It was George Robinson who built the old stone house in Carrcroft known as the Carr mansion. Robinson purchased 47 acres by two deeds from George Stonemit and Elias Tussey in 1769. This tract covered an area along Shellpot Creek through which the Bringhurst Woods section of Carr Road and the B&O Railroad now run.


Bringhurst Woods Park

Robinson built the saw mill on the lower end of this trace, the races for which were conveyed by William Forman and Jacob Weldin, May 1, 1769. In 1793, George Robinson’s widow, Elizabeth, sold the mill to Jesse Weldin, grandson of George and Elizabeth Robinson and a Revolutionary War veteran who had served as a private in the “Delaware Blues Company” under Capt. Joseph Stidham.


He reportedly sold the mill in 1804 to John Vandever, Jr. but this deed was not recorded. The property was purchased at Sheriff’s Sale by William by William Glover in 1805.


Sometime during the 12 years the property was owned by Weldin or Vandever, a grist mill was erected on it. The first documented evidence of the grist mill appears in Glover’s 1805 deed. This mill, like Henry Webster’s, was built of fieldstone. It stood well into the [20th] century. It’s location [was] marked by a large hole in the ground a few feet north of the B&O Railroad, near the creek.


George Davis bought both mills in 1812 together with a two-story stone house, races, and mill dams. In reply to an inquiry by Secretary of the Treasury McLane I 1832, Joseph Phillips (writing for Davis) stated that there was a capitol investment of $1,000 in the grounds, building, water power, and machinery for the grist mill. The services of one hand were required at the cost of $12 a year. Approximately 1,000 bushels of grain were ground annually into flour which was consumed in the immediate neighborhood.


On Feb. 18, 1839. George Davis’ executor John Allmond conveyed the mills to William S. Elliott, who sold them back to Allmond the next day. John Allmond is believed to have been the last owner to operate the saw mill. On his death in 1866, he left the grist mill and four acres to his son, George.


The remainder of the tract, containing the saw mill, he bequeathed to all his children. The saw mill property was eventually purchased by George S. Allmond, who sold it to Edward Bringhurst in 1904. It is now owned by the City of Wilmington and is included in Bringhurst Woods Park. The saw mill, unused and in ruins for years, has been long forgotten.


It is rumored that treasure lay buried nearby. Edward Bringhurst reputedly discovered a nocturnal party silently digging in the ruins some years ago [written in 1960]. When surprised by Bringhurst, they immediately stopped work and fled, as the “spell” had been broken. To this day, no treasure has been found.

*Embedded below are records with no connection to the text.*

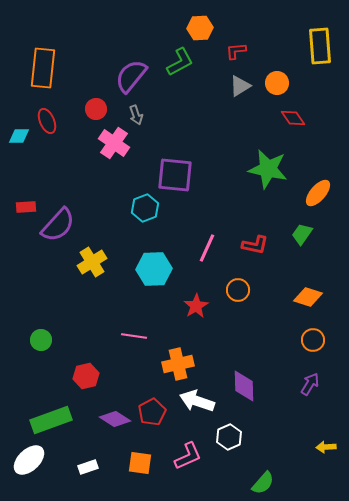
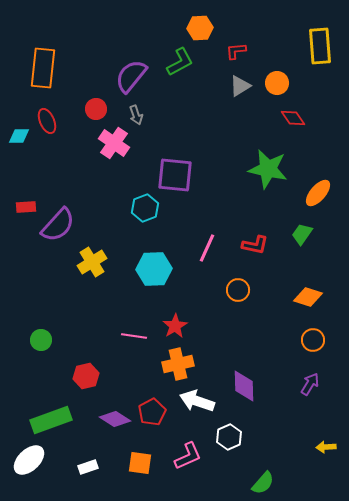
red star at (196, 306): moved 21 px left, 20 px down
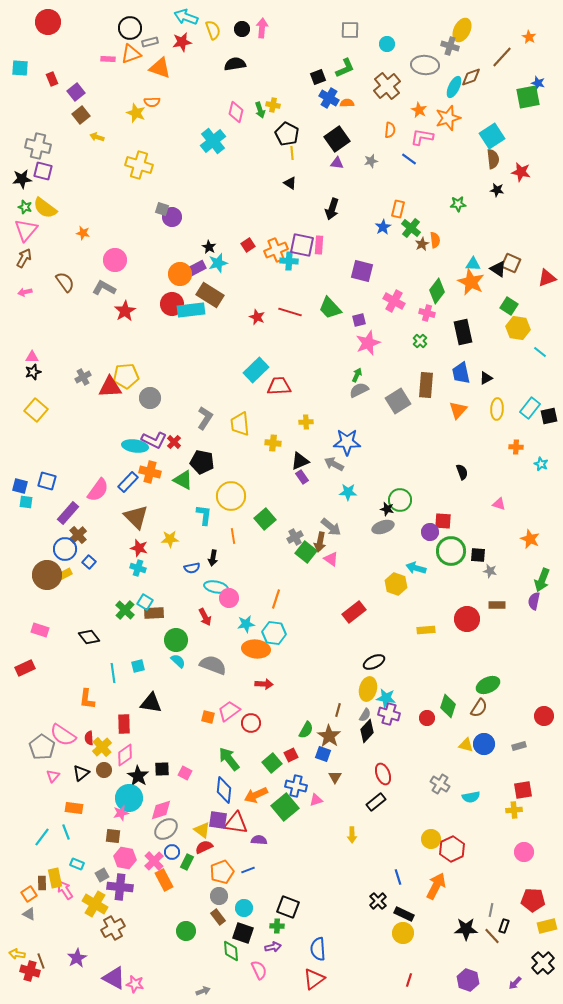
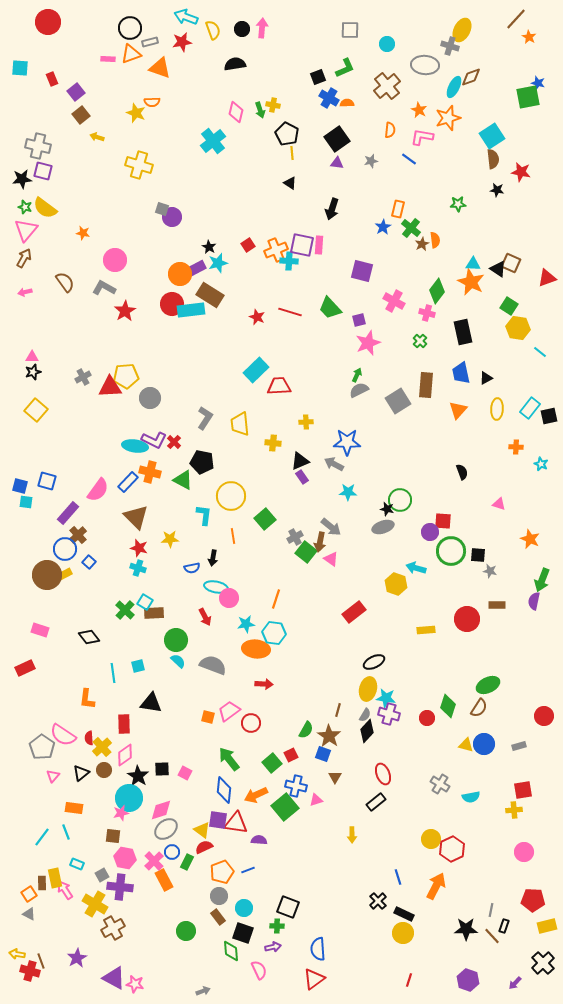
brown line at (502, 57): moved 14 px right, 38 px up
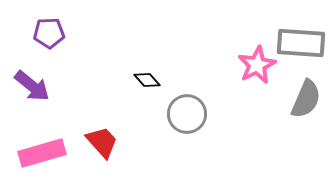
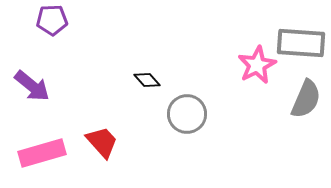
purple pentagon: moved 3 px right, 13 px up
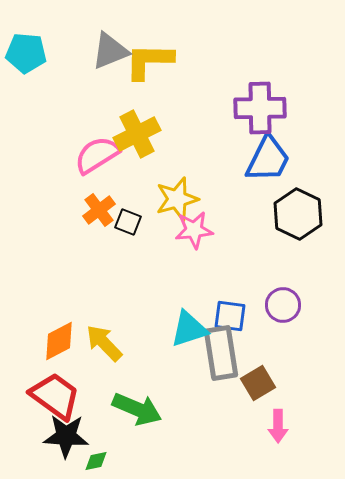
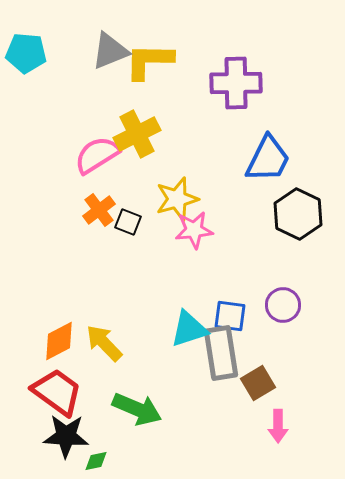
purple cross: moved 24 px left, 25 px up
red trapezoid: moved 2 px right, 4 px up
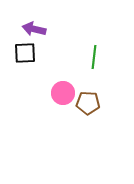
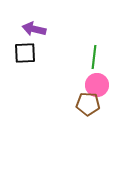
pink circle: moved 34 px right, 8 px up
brown pentagon: moved 1 px down
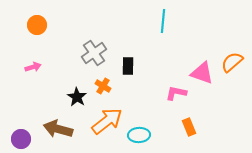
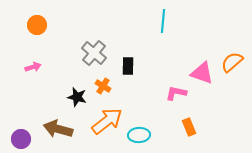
gray cross: rotated 15 degrees counterclockwise
black star: rotated 18 degrees counterclockwise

The gristmill inherited by George Allmond in 1866, was sold two years later to John Butler. He ran the mill for several years, selling out to Oliver H. Perry in 1884. Perry is the miller best remembered in the neighborhood. Henry Weldin, who lives on land owned by the family since the days of William Penn, now in his 90s [1960], recalls as a boy hauling grain to the mill to be ground.


Oliver Perry’s heirs conveyed the property to Cordelia M. and William Hewes. J. Edward Addicks purchased the mill tract in 1891 and kept the old mill in production, grinding feed for his dairy herd until he was foreclosed in 1907, by Charles S. Hinchman. Hinchman sold the property to Vincent A. Walker in 1915.

The Morning News - February 7th, 1907

It was Walker who finally tore down the venerable structure for the stone, during the depression.


The mill, known as the Allmond or Butler mill, was the only Shellpot mill to remain in operation into the 1900s.